§ 2. Colonel Alan Gomme-Duncan
asked the Secretary of State for Scotland if, with a view to protecting prison officers, he will consider the advisability of reintroducing corporal punishment for certain offences committed in prisons in Scotland.
§ The Joint Under-Secretary of State for Scotland (Mr. Henderson Stewart)
Power to authorise the corporal punishment of convicts for certain offences at Peterhead Prison was repealed by the Criminal Justice (Scotland) Act, 1949, and the present powers of punishment are considered adequate for the maintenance of discipline and the protection of prison officers.
§ Colonel Gomme-Duncan
Has my hon.

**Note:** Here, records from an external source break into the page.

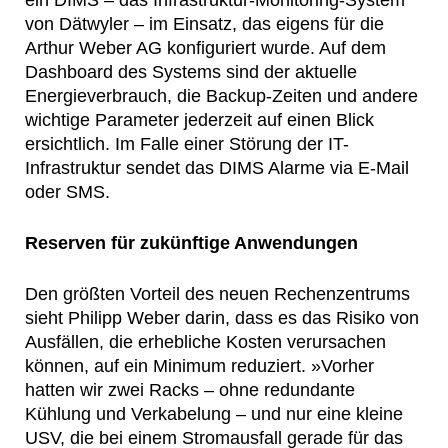
ein DIMS – das Infrastruktur-Monitoring-System
von Dätwyler – im Einsatz, das eigens für die
Arthur Weber AG konfiguriert wurde. Auf dem
Dashboard des Systems sind der aktuelle
Energieverbrauch, die Backup-Zeiten und andere
wichtige Parameter jederzeit auf einen Blick
ersichtlich. Im Falle einer Störung der IT-
Infrastruktur sendet das DIMS Alarme via E-Mail
oder SMS.
Reserven für zukünftige Anwendungen
Den größten Vorteil des neuen Rechenzentrums
sieht Philipp Weber darin, dass es das Risiko von
Ausfällen, die erhebliche Kosten verursachen
können, auf ein Minimum reduziert. »Vorher
hatten wir zwei Racks – ohne redundante
Kühlung und Verkabelung – und nur eine kleine
USV, die bei einem Stromausfall gerade für das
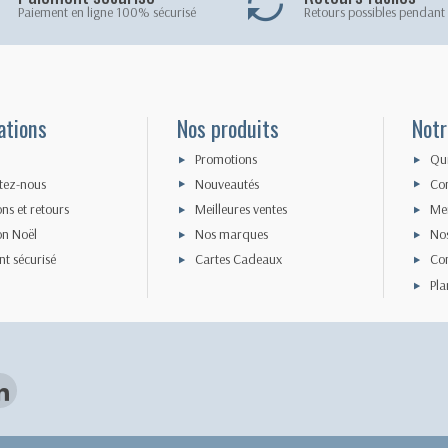
Paiement en ligne 100% sécurisé
Retours possibles pendant 
ations
Nos produits
Notr
Promotions
Qu
tez-nous
Nouveautés
Con
ons et retours
Meilleures ventes
Men
on Noël
Nos marques
Nos
t sécurisé
Cartes Cadeaux
Con
Pla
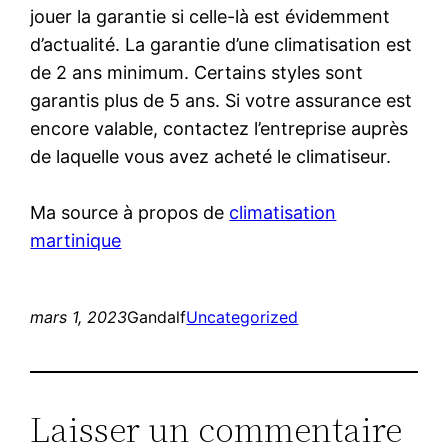
jouer la garantie si celle-là est évidemment
d’actualité. La garantie d’une climatisation est
de 2 ans minimum. Certains styles sont
garantis plus de 5 ans. Si votre assurance est
encore valable, contactez l’entreprise auprès
de laquelle vous avez acheté le climatiseur.
Ma source à propos de
climatisation
martinique
mars 1, 2023
Gandalf
Uncategorized
Laisser un commentaire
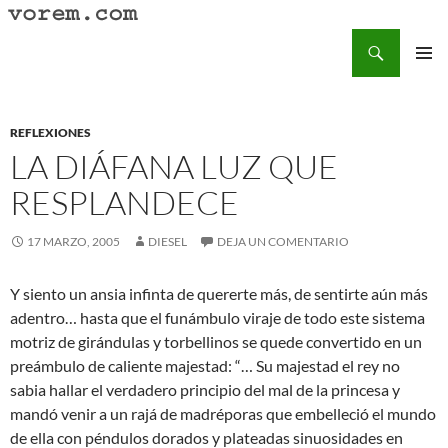
Saltar
al
Buscar
Vorem.com :: poesía, cuentos, relatos
contenido
MENÚ
PRINCI
REFLEXIONES
LA DIÁFANA LUZ QUE
RESPLANDECE
17 MARZO, 2005
DIESEL
DEJA UN COMENTARIO
Y siento un ansia infinta de quererte más, de sentirte aún más
adentro… hasta que el funámbulo viraje de todo este sistema
motriz de girándulas y torbellinos se quede convertido en un
preámbulo de caliente majestad: “… Su majestad el rey no
sabia hallar el verdadero principio del mal de la princesa y
mandó venir a un rajá de madréporas que embelleció el mundo
de ella con péndulos dorados y plateadas sinuosidades en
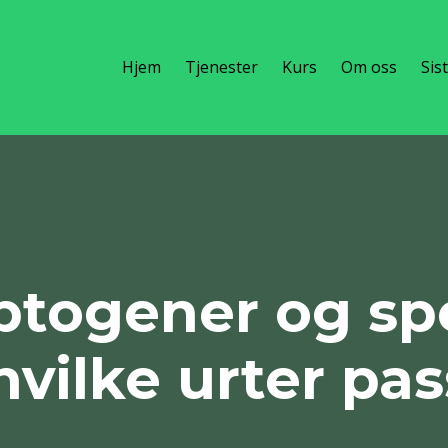
Hjem
Tjenester
Kurs
Om oss
Sis
togener og spe
hvilke urter pass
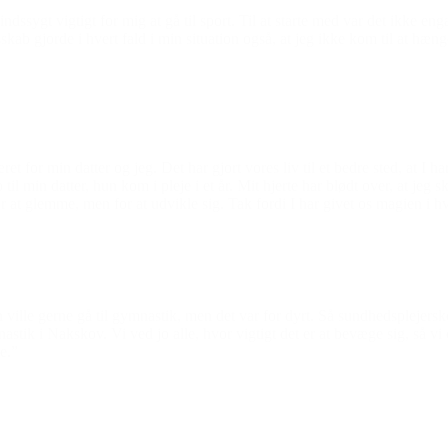
ygt vigtigt for mig at gå til sport. Til at starte med var det ikke en
esskab gjorde i hvert fald i min situation også, at jeg ikke kom til at 
for min datter og jeg. Det har gjort vores liv til et bedre sted, at I ha
il min datter, hun kom i pleje i et år. Mit hjerte har blødt over, at jeg
 at glemme, men for at udvikle sig. Tak fordi I har givet os magien i hv
n ville gerne gå til gymnastik, men det var for dyrt. Så sundhedspleje
astik i Nakskov. Vi ved jo alle, hvor vigtigt det er at bevæge sig, så vi
e.”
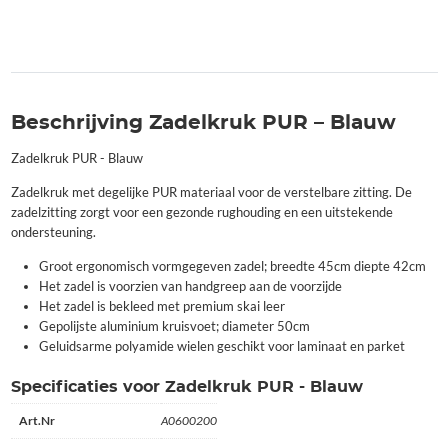
Beschrijving Zadelkruk PUR – Blauw
Zadelkruk PUR - Blauw
Zadelkruk met degelijke PUR materiaal voor de verstelbare zitting. De
zadelzitting zorgt voor een gezonde rughouding en een uitstekende
ondersteuning.
Groot ergonomisch vormgegeven zadel; breedte 45cm diepte 42cm
Het zadel is voorzien van handgreep aan de voorzijde
Het zadel is bekleed met premium skai leer
Gepolijste aluminium kruisvoet; diameter 50cm
Geluidsarme polyamide wielen geschikt voor laminaat en parket
Specificaties voor Zadelkruk PUR - Blauw
Art.Nr
A0600200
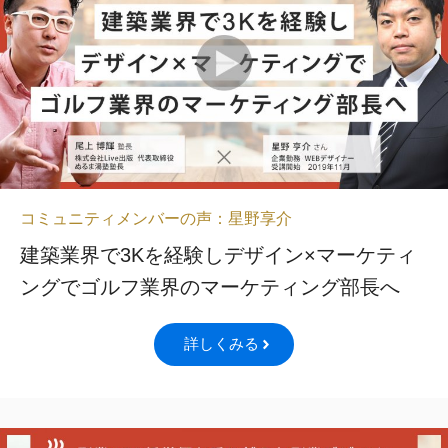
コミュニティメンバーの声：星野享介
建築業界で3Kを経験しデザイン×マーケティ
ングでゴルフ業界のマーケティング部長へ
詳しくみる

Friend given consideration to the fact that in England it has been found to be necessary and has been backed by the Home Secretaries in the last two Governments, and will he perhaps reconsider this matter, as prison warders, or prison officers, are definitely concerned about it?
§ Mr. Stewart
Yes, Sir, that is true as regards England, but in Scotland our law and custom make it possible for us to deal with this matter in a way we think adequate. Trivial assaults are dealt with by the governor and serious assaults are reported to the Lord Advocate with a view to prosecution. In the last four years only four such cases have been recorded and sentences imposed.
§ Mr. John Wheatley
Is it not the case that if a serious attack is committed by a prisoner against a prison officer he will be subject to a criminal charge and to the same punishment as any other person who committed a similar offence outside the prison? Is the hon. Gentleman aware that during the discussion of the Criminal Justice Bill this matter was very fully investigated and that to make any alteration would be a retrograde step?
§ Mr. J. McGovern
If consideration is to be given to this extension, will the hon. Gentleman also consider the case of prisoners who are being brutally maltreated by the police officers in Glasgow so that they also have the application of corporal punishment?